Hunt, though, was no Eric Rudolph. He dutifully returned, and was duly interrogated. “I got nothing,” Connolly says.
But among the many political figures whom Connolly questioned during the investigation, none was more formidable in his estimation than John B. Connally, Nixon’s former treasury secretary and a key member of the administration.
The wily former Democrat, former governor of Texas and protégé and pal of Lyndon, was a survivor — just barely — of the rifle attack that killed John F.Kennedy. He was not thought to be involved in the ITT matter, but Connolly considered him a possible witness because of his intimate knowledge of the Nixon administration.
“A brilliant man,” says Connolly,“and a man in no way intimidated by the investigatory process.”
Later, he did go to trial for taking money from the milk industry, allegedly for supporting milk price controls, but he survived that too, without a scratch. Connally was acquitted in 1975.“He had as his lawyer Edward Bennett Williams, the premier defense lawyer in the United States. Those two together were an unbeatable combination,” Connolly says.

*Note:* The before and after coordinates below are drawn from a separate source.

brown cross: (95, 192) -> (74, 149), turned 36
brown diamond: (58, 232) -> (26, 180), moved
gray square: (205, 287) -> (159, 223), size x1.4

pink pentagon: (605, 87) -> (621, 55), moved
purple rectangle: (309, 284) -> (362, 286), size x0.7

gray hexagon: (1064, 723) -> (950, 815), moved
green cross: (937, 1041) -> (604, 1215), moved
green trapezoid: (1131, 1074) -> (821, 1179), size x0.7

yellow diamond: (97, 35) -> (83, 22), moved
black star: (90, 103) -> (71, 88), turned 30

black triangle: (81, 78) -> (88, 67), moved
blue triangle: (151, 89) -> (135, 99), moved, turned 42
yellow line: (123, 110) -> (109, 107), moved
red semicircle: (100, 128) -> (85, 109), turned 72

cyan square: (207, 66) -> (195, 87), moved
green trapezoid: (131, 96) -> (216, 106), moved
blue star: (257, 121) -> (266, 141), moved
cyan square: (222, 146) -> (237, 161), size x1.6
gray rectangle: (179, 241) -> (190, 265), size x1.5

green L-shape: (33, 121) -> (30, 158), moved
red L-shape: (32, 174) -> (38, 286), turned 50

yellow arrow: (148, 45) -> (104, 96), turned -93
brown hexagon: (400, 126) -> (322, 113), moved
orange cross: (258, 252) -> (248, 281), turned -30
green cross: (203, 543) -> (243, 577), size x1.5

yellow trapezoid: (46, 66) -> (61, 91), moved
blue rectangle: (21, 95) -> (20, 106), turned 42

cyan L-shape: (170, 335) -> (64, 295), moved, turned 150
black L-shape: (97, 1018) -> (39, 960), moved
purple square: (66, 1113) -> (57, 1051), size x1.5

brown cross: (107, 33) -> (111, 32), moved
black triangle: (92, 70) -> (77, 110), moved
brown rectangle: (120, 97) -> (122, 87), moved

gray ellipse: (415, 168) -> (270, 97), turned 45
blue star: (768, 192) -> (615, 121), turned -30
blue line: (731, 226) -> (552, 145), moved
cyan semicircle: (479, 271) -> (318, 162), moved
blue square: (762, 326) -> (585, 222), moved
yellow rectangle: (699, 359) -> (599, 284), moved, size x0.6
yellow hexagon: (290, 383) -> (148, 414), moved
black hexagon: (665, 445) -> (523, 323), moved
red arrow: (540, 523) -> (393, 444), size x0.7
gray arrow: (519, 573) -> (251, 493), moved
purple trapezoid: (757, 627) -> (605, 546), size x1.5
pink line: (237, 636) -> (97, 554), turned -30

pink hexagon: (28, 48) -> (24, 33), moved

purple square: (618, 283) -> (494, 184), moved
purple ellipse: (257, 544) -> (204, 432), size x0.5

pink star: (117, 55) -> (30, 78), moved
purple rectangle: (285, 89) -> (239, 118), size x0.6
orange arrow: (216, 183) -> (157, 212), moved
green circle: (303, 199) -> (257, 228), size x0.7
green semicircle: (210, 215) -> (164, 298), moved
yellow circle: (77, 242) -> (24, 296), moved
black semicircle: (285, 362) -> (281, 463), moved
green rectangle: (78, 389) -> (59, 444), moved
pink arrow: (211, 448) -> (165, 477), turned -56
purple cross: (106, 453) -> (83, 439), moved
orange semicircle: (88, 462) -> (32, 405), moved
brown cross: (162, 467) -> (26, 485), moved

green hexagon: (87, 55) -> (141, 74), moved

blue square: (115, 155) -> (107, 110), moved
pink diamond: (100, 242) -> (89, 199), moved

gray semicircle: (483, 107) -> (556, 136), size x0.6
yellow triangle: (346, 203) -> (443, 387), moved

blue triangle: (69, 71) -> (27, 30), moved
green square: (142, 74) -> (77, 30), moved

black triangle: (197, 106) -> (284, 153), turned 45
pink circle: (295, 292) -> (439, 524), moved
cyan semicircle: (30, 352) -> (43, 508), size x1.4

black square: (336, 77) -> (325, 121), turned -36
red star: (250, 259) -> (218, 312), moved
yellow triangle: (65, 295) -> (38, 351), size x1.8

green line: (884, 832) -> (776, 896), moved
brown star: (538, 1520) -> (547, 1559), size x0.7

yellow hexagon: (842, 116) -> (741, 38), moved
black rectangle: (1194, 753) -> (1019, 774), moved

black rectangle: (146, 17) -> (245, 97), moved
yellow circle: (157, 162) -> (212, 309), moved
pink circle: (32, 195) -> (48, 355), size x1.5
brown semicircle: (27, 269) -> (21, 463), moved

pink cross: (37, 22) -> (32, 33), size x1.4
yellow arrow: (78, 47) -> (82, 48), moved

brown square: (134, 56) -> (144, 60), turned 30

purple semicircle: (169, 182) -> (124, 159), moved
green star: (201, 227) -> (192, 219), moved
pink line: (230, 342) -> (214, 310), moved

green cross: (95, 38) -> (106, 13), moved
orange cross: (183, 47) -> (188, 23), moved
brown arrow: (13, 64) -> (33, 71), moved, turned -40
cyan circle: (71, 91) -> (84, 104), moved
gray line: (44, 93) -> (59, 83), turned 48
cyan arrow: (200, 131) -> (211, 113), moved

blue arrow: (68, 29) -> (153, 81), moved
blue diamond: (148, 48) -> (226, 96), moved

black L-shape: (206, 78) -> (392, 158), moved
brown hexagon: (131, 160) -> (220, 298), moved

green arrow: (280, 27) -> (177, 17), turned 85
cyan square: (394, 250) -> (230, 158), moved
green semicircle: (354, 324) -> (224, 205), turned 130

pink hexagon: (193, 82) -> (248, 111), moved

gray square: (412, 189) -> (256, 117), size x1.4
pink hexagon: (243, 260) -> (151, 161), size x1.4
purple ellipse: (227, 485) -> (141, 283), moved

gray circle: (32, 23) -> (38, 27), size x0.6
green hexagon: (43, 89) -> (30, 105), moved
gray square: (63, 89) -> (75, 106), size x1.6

Looking back three decades, Connolly says he believes his Watergate experience gave him a healthy dose of self-confidence and a feeling of profound accomplishment, as well as a kind of sophistication about “assessing truthfulness and motive” that has served him well.
It was certainly, for him and for his mostly young colleagues, a heady and allconsuming experience. During his Watergate days, Connolly was housemates with Charles Breyer, brother of the Supreme Court justice and now a federal judge in California.“We didn’t go out much,” he recalls.“If we went to cocktail parties, we would just have to stand in the corner and not say anything.”
In Connolly’s view, the possibility that something like Watergate could happen again cannot be discounted.Why?
These things happen, he says,“when government officials at any level think the end is so important that they should change the rules.”